Now let us consider the probability of a certain sample mean. Suppose there is a sample of size \(n\). How special (how rare) is this sample? To answer such a question, we first calculate the mean of the sample. If the mean is close to the population mean, then the sample in question is probably not a special sample. If the mean is far away from the population mean, then the sample may not be a randomly chosen sample: it’s probably a rare sample. But how can we make such a decision?
Well, computing the z-score of the mean relative to the population is obviously one possibility. Suppose the sample mean is \(\bar{x}\), the population mean is \(\mu\), and the population sd is \(\sigma\). Then, is the z-score of the sample mean calculated by the following formula?
\[\dfrac{\bar{x}-\mu}{\sigma}\]
The answer is no. Why not? To see this, let us do an exercise.
Here’s our favorite data of exam scores of 100 students at A High School.

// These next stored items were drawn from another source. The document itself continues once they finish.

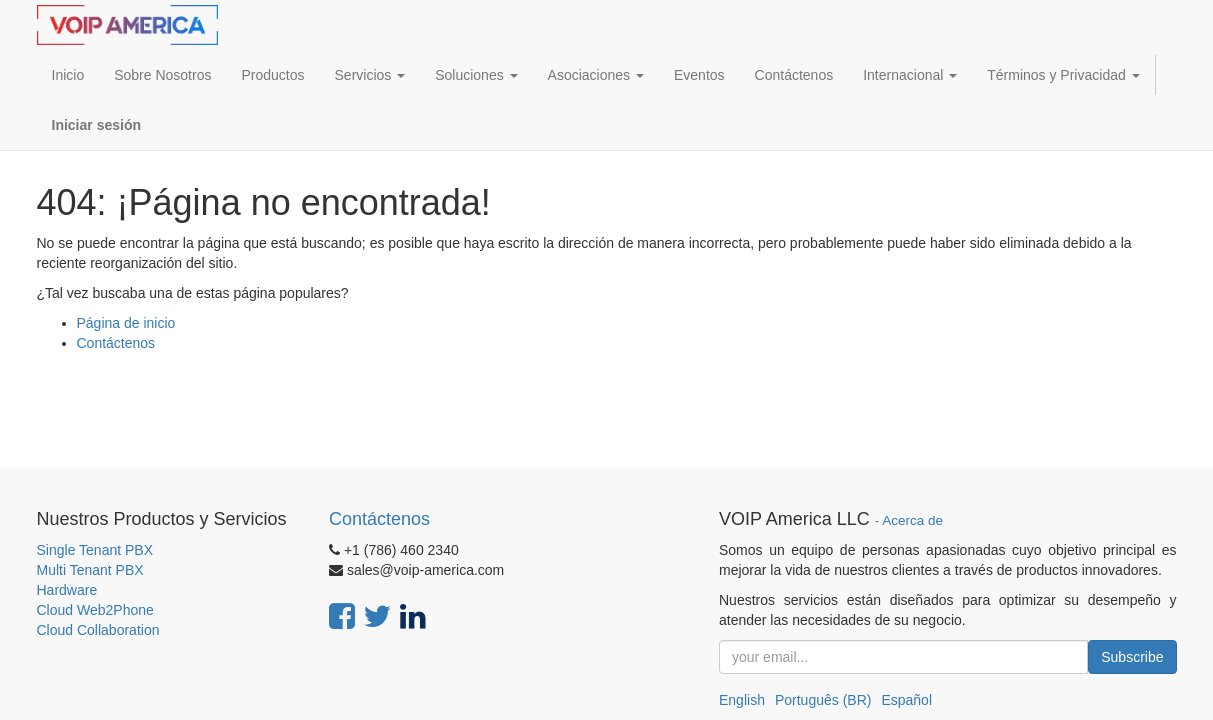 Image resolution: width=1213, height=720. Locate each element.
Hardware (67, 590)
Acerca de (912, 520)
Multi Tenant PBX (90, 570)
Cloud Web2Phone (95, 610)
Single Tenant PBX (95, 550)
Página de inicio (126, 323)
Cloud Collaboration (98, 630)
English (742, 700)
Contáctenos (116, 343)
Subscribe (1132, 657)
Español (906, 700)
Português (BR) (823, 700)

a <- c(29, 30, 40, 41, 43, 44, 44, 45, 46, 47, 48, 48, 50, 51, 51, 52, 52, 55, 55, 55, 55, 56, 56, 57, 58, 58, 59, 59, 59, 59, 60, 60, 60, 60, 62, 62, 62, 63, 63, 63, 63, 63, 63, 64, 64, 64, 64, 65, 66, 66, 67, 67, 68, 68, 68, 68, 68, 68, 69, 69, 69, 69, 70, 70, 70, 70, 70, 71, 71, 71, 71, 72, 72, 72, 72, 72, 73, 73, 73, 75, 75, 75, 75, 75, 77, 77, 77, 80, 80, 81, 81, 82, 82, 84, 86, 86, 88, 89, 91, 94)
- What was the mean, variance, sd of this data?
- Plot a histogram of the data. (Use
hist())
- Sample a set of 10 data points. (Use
sample())
- Repeat this procedure 100 times to create a data of 100 mean values. (Use a
forloop: e.g.,for (i in c(1:100)) {}.) Put it in a vector variable calledsamplemeans.- What is the mean of samplemeans?
- What is the variance and sd?
- Plot a histogram using
hist(samplemeans, xlim=c(20,100)).
Now going back to the original question, how can we evaluate the rarity of a specific sample? When we evaluate a specific data point in a population, we calculate its z-score using the following formula:
\[\dfrac{\bar{x}-\mu}{\sigma}\]
But, what we want to evaluate is the relative position (i.e., z-score) of the “sample mean”. However, \(\sigma\) merely represents the standard deviation of the data points in the population, and the “sample mean” in question has no place in there. In order to calculate the z-score of the sample mean, we need to know the standard deviation of the sample means, not of the population data points. If the population follow a normal distribution, and if we sample data of size \(n\) many times, it is known mathematically that the variance of the sample means \(\hat{\sigma}^2\) should be the following: \[\hat{\sigma}^2 = \dfrac{\sigma^2}{n}\]
Thus the standard deviation would be:
\[\hat{\sigma} = \dfrac{\sigma}{\sqrt{n}}\]
Thus the z-score of the sample mean \(\bar{x}\) should be:
\[z = \dfrac{\bar{x}-\mu}{\hat{\sigma}} = \dfrac{\bar{x}-\mu}{\dfrac{\sigma}{\sqrt{n}}} \]
- If you sample a set of 10 data points from the A High School data and calculate its mean, what is the minimum possible value?
- What is the z-score of this set?
- If we do random sampling, what is the probability of obtaining this set (under a normal distribution)? (Use
pnorm())
At A High School’s cultural festival, a quiz competition was organized with randomly assigned teams of 10 students and a teacher working together. The team assignments were made by one of the teachers, Mr. K, who took full responsibility for the process. However, there arose suspicions that Mr. K, who claimed to have randomly assigned the students, might have unfairly included more top-performing students in his own team to gain an advantage. When examining the placement test scores of the students in Team K, the following scores were noted:
k <- c(47,55,63,68,75,77,80,82,86,91)
The average score was 72.4 points. Given that the average score for all 100 students was 65 points, the difference was 7.4 points, which seemed quite high. However, Mr. K insisted, “I am being falsely accused! The average score can randomly be higher or lower, and the 7.4 point difference is just a coincidence!”
- Calculate the z-score of Team K
- What is the probability of obtaining this value assuming that the team assignment was done randomly?